[Opening Source data section]

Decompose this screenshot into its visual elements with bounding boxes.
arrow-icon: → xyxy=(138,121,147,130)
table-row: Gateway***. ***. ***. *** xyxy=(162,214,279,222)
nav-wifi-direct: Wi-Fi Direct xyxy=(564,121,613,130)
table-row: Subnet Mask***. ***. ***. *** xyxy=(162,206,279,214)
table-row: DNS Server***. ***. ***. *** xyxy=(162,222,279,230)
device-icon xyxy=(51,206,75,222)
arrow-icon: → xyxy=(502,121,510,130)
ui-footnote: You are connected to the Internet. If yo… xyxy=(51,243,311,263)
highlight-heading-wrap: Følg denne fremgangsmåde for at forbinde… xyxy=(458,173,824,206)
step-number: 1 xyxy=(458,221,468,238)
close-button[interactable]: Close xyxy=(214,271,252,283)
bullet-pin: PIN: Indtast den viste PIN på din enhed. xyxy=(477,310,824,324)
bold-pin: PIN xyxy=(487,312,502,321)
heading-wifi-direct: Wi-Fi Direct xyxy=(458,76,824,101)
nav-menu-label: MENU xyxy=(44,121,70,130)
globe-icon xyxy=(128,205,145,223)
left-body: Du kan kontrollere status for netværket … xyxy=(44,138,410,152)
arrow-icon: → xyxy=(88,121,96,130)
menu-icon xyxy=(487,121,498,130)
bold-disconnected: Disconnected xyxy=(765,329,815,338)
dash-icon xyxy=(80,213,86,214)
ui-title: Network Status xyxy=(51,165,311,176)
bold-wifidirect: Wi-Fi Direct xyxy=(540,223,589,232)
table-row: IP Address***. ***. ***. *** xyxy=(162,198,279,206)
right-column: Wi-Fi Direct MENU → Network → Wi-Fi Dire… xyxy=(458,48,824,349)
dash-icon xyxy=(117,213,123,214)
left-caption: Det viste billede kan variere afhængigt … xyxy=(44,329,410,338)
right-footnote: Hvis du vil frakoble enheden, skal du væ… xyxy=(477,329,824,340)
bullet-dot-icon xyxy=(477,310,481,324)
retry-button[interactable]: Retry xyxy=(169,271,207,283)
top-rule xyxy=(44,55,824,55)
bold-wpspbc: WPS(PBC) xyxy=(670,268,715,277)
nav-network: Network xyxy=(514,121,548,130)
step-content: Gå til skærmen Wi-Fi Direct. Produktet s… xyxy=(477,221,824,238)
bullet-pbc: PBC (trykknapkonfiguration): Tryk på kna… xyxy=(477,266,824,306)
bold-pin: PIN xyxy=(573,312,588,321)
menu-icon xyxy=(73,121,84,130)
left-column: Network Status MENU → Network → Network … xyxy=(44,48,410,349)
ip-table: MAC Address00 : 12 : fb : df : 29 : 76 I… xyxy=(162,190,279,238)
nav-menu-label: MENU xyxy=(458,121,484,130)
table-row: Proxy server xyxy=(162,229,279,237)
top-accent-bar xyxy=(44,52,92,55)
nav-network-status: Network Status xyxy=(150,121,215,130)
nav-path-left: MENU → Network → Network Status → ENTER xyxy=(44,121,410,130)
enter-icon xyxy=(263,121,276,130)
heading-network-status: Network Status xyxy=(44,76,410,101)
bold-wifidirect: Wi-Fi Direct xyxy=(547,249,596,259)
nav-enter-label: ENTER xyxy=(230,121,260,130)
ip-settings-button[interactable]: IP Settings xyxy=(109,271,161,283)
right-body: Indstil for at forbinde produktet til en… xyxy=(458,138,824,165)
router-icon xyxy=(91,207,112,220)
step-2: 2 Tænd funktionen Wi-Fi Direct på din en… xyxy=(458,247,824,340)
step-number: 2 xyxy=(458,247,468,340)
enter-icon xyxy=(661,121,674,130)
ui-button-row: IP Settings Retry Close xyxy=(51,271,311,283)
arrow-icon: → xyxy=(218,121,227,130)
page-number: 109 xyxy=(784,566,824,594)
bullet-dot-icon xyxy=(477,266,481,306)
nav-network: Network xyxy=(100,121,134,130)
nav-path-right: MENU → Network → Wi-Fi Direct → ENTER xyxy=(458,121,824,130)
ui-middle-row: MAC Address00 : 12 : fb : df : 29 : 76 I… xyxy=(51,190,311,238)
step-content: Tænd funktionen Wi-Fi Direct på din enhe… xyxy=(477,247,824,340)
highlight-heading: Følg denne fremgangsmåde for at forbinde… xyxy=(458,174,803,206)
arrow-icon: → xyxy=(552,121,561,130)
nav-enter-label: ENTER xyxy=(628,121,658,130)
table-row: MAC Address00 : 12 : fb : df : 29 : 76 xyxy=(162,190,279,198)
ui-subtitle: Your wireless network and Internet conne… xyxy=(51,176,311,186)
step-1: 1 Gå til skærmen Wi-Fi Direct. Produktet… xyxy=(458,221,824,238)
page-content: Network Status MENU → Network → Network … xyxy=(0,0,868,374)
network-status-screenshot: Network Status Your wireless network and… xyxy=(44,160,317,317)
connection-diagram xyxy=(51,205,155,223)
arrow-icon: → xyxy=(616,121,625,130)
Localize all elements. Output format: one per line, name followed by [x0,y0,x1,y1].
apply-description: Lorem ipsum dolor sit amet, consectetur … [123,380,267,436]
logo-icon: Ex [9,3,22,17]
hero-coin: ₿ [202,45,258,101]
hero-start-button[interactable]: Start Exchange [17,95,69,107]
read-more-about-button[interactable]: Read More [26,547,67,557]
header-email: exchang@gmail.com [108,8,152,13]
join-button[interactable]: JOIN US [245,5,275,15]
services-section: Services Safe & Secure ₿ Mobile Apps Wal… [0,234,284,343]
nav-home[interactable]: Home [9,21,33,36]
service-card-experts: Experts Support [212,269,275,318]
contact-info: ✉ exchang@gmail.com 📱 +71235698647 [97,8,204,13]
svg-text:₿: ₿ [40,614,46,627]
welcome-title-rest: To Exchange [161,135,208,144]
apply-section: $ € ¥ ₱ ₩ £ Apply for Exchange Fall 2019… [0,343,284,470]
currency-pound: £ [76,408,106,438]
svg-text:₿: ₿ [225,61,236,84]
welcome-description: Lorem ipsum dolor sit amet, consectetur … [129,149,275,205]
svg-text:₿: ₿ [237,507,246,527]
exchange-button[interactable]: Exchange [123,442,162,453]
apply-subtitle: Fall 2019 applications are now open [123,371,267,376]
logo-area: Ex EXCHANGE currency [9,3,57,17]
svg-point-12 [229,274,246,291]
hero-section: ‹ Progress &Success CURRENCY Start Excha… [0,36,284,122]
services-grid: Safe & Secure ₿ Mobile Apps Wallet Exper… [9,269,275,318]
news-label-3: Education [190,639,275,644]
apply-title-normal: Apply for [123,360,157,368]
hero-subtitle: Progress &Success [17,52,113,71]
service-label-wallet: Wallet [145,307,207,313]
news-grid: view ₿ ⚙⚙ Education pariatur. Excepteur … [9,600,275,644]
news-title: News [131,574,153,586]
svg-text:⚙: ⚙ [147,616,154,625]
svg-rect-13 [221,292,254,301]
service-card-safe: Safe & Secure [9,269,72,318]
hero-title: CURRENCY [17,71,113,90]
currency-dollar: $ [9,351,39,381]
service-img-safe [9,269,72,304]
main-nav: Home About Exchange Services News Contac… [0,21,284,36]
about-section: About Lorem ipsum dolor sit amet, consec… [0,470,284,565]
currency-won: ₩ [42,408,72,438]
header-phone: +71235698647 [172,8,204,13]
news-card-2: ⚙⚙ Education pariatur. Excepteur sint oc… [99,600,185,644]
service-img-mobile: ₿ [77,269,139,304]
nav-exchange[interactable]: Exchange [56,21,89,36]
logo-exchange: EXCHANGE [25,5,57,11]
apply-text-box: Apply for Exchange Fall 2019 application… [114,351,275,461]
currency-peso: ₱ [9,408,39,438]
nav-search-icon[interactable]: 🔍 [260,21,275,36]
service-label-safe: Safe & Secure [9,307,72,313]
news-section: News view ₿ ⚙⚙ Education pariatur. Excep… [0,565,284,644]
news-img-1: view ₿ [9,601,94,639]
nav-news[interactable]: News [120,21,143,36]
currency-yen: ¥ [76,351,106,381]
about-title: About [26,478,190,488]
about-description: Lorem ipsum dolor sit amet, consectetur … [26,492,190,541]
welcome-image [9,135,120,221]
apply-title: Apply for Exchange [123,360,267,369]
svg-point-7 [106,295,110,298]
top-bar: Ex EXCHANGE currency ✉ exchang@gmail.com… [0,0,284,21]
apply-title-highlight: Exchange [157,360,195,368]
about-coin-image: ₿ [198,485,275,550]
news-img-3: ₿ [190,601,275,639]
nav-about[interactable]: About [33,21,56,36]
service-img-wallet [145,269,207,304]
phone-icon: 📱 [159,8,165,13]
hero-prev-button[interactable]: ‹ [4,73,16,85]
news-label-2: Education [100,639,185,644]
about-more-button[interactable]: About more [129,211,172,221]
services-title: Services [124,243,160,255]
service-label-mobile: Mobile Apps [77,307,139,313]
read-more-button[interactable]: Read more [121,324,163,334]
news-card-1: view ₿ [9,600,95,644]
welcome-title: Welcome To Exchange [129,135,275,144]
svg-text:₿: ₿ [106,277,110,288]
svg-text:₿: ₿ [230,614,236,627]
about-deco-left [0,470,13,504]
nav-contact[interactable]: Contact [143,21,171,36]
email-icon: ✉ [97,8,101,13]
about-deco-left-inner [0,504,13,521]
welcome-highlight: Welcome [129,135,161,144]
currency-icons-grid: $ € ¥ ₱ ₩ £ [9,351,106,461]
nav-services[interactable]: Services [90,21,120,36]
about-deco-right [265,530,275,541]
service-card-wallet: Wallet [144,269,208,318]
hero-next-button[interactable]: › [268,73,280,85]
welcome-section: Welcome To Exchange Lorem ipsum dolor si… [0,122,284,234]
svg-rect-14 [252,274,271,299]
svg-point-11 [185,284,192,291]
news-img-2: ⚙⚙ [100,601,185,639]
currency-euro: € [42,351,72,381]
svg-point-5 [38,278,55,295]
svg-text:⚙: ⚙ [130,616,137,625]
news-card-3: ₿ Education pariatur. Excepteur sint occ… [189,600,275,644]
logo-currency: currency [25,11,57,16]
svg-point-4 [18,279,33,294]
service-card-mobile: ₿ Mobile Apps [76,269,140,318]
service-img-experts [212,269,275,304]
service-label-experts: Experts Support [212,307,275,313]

[Closing Source data section]

## What to produce
In the listing, find every line containing the word "screenshot" and list it.

## Result of this task
Decompose this screenshot into its visual elements with bounding boxes.
network-status-screenshot: Network Status Your wireless network and… xyxy=(44,160,317,317)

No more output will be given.